Books most Indians read are by popular Indian writers, by white (usually male) authors, or curriculum books. Shouldn’t there be some diversity in books that we read?
Diversity in what we read is not a popular conversation in India yet. A quick look through Flipkart and Amazon (where India buys its books online) reveals that the bestsellers in India are the usual suspects –books on engineering or competitive exams; books by foreign (largely white) authors, and books by popular authors like Preeti Shenoy, Durjoy Datta, Chetan Bhagat, Ashwin Sanghi, Amish Tripathi and others.
For most Indians, (except perhaps the most sincere bookworms who go looking for books away from the beaten track) this is the standard reading diet. To the best of my knowledge, these books follow a standard template with not much representation. So this is what gives me the starting point, the initial base from which to start looking for what is not easily seen.
I cannot begin to discuss diversity in Indian writing without acknowledging that it begins with the states.
Almost any other kind of diversity we find in India is filtered, though some extent by what state the person belongs to (for example a Muslim in Kerala may be quite different from a Muslim in Uttar Pradesh). Every state in India has its own unique personality, with striking differences in language, the style of dress, the food that is eaten and rituals that are followed. For a person from one state, moving to another state can feel a bit like moving to another country.

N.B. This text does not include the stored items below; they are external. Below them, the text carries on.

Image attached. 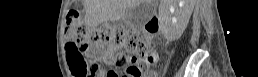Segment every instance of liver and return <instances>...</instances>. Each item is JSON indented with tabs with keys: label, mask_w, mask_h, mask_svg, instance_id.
I'll return each mask as SVG.
<instances>
[{
	"label": "liver",
	"mask_w": 258,
	"mask_h": 77,
	"mask_svg": "<svg viewBox=\"0 0 258 77\" xmlns=\"http://www.w3.org/2000/svg\"><path fill=\"white\" fill-rule=\"evenodd\" d=\"M145 0H84L83 5L85 8V22L90 26H98L105 21H117L122 19L128 12V10L136 7L138 4ZM150 3L154 0H146ZM186 3L193 5L194 0H185ZM178 0H161V5H173L176 6ZM182 12L181 22L186 23L189 19V9Z\"/></svg>",
	"instance_id": "6515ba94"
}]
</instances>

Add to this the large urban-rural divide, and the complexity increases. And where there are differences, there are stereotypes and prejudice.
Perhaps most important is the linguistic diversity — India has 22 official languages (not to mention the various unofficial mother tongues and dialects which can take that number to the hundreds). Needless to say, the amount of literature produced in the regional languages is staggering, and inaccessible to people who do not read a particular language.

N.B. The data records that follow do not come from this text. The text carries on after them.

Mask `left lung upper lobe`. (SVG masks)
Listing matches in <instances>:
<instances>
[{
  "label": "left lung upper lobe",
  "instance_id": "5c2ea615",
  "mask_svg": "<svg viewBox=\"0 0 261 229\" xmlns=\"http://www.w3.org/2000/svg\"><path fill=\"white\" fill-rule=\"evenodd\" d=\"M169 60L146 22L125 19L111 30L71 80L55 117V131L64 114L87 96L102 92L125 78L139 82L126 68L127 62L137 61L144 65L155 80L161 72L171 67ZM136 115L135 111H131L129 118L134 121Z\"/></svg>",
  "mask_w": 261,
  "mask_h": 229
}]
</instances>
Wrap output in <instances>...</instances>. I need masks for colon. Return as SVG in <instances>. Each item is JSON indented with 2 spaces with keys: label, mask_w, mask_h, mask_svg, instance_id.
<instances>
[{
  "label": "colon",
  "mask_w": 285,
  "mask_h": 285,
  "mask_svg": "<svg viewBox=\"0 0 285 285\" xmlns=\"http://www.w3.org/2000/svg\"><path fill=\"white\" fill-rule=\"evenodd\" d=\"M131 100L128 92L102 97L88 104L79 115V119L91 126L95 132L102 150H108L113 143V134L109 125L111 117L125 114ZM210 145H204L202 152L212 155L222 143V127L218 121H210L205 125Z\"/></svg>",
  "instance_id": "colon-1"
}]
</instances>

One way to get around that is to read translations, but that isn’t happening much.
Another is to make sure that we read books set in or by authors from different states. Even this is a struggle (for example, after watching the Malayalam movie Anarkali, which is set in the Lakshadweep, I was so taken by the beauty of these islands that I wanted to read some fiction set there, but wasn’t able to find any). Vicky at Books & Strips has been curating a WIP list of books set in different parts of India. It is a beginning, but also a reminder to explore regional literature more.
Casteism is unfortunately, alive and well. Sometimes it is very in-your-face; sometimes it is more subtle. Any discussion of caste however, seems to turn into a shouting match of accusations and counter accusations. This is why I think there is a desperate need for our voices in Dalit literature in the mainstream. Off the top of my mind, some authors who write fiction about caste and its complexities that I have read are Meena Kandasamy and Manu Joseph. I recently heard about, and am looking forward to reading Urmila Pawar. I have also found a goodreads list that has given me more recommendations.

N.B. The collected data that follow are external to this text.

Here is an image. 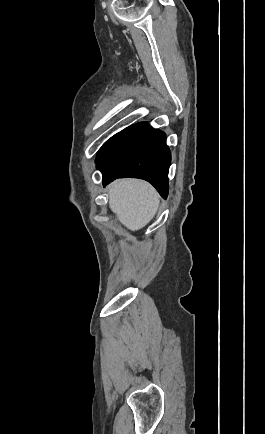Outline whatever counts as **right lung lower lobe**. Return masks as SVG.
Here are the masks:
<instances>
[{
	"label": "right lung lower lobe",
	"mask_w": 265,
	"mask_h": 434,
	"mask_svg": "<svg viewBox=\"0 0 265 434\" xmlns=\"http://www.w3.org/2000/svg\"><path fill=\"white\" fill-rule=\"evenodd\" d=\"M170 161L165 134L144 122L115 134L101 147L96 158L103 186L116 178H141L149 181L163 198L168 194Z\"/></svg>",
	"instance_id": "1"
}]
</instances>
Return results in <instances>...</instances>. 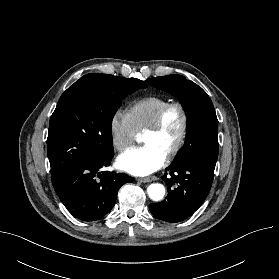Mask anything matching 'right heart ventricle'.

This is one category which is a huge reading gap for me. I was shocked to realize that I have read books by and about indigenous authors from other parts of the world but have completely missed out on reading anything by authors belonging to the numerous indigenous tribes–adivasis in India. I went searching and found Adivaani which is “a database of Adivasi writing for and by Adivasis”. And of course, goodreads has a list too!
Personally, I haven’t experienced a reading gap when it comes to religion in India. Looking at the bestsellers lists mentioned above however, I can’t help but wonder if there is an under representation of books from varied religious backgrounds. To call any of these religious groups “minorities” (except maybe for Parsis?) would be a misnomer, as they are large groups. But India’s “majority” religion is Hinduism, and so the need is to read books that place other religions front and center.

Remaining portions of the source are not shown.